The first two problems ask for Steiner Triple Systems. It is known that a Steiner Triple System exists if and only if $n \equiv 1 \text{ or } 3 \pmod 6$.

• For $K_7$ we have $7 \equiv 1 \pmod 6$, so one exists. An example is drawn on the Wikipedia page (with triangles are drawn as lines):

  

  (see also Fano plane).

• For $K_{12}$ we have $12 \equiv 0 \pmod 6$, so none exist.

  Another proof of its non-existence: (a) every vertex in $K_{12}$ has $11$ neighbors, (b) every vertex in a triangle has $2$ neighbors. So, if $v$ is a vertex in $K_{12}$, any decomposition divides the $11$ neighbors into pairs, but this is impossible since $11/2$ is not a whole number.

  (Actually, this is part of how the $n \equiv 1 \text{ or } 3 \pmod 6$ condition comes about. The other part is that $\binom{3}{2}$ divides $\binom{n}{2}$.)

The second two problems ask for the existence of a Latin square of order $n$. Suppose $\{u_i\} \cup \{v_j\} \cup \{w_k\}$ is the vertex tripartition. Take a Latin square of order $n$: if symbol $s$ occurs in cell $(r,c)$ then $\{u_r,v_c,w_s\}$ is a triangle. Latin squares exist for all $n \geq 1$ (e.g. the Cayley table of $\mathbb{Z}_n$).

I'll do the $n=3$ case, the $n=5$ case is similar.

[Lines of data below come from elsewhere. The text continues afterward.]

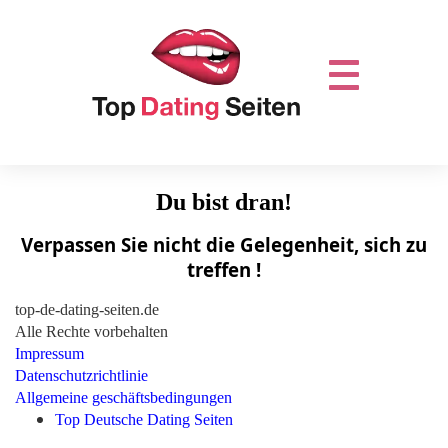
Du bist dran!
Verpassen Sie nicht die Gelegenheit, sich zu
treffen !
top-de-dating-seiten.de
Alle Rechte vorbehalten
Impressum
Datenschutzrichtlinie
Allgemeine geschäftsbedingungen
Top Deutsche Dating Seiten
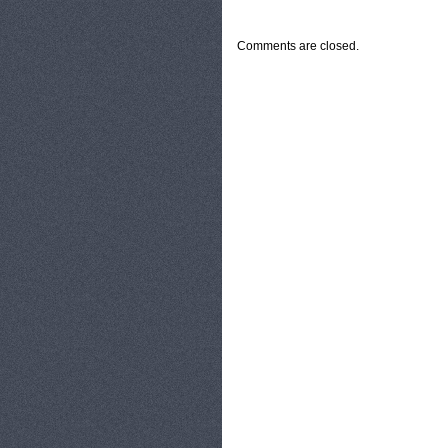
CATEGORIES:
TURYSTYKA, PODRÓŻE
Comments are closed.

The entries of the Latin square $$ \begin{bmatrix} \color{red}{1} & \color{blue}{2} & 3 \\ 2 & 3 & 1 \\ 3 & 1 & \color{green}{2} \\ \end{bmatrix} $$ can be written as an "orthogonal array": $$\{\color{red}{(\overbrace{1}^{\text{row } 1},\overbrace{1}^{\text{col } 1},\overbrace{1}^{\text{sym } 1})},\color{blue}{(\overbrace{1}^{\text{row } 1},\overbrace{2}^{\text{col } 2},\overbrace{2}^{\text{sym } 2})},\ldots,\color{green}{(\overbrace{3}^{\text{row } 3},\overbrace{3}^{\text{col } 3},\overbrace{2}^{\text{sym } 2})}\}.$$ So in $K_{3,3,3}$, we have the decomposition $$\big\{\color{red}{\{u_1,v_1,w_1\}}\color{blue}{\{u_1,v_2,w_2\}},\ldots,\color{green}{\{u_3,v_3,w_2\}}\big\}.$$ The Latin square properties ensure that no edge is used in two triangles: e.g. if $u_i v_j$ were used twice, then the would be two symbols in cell $(i,j)$ in the Latin square.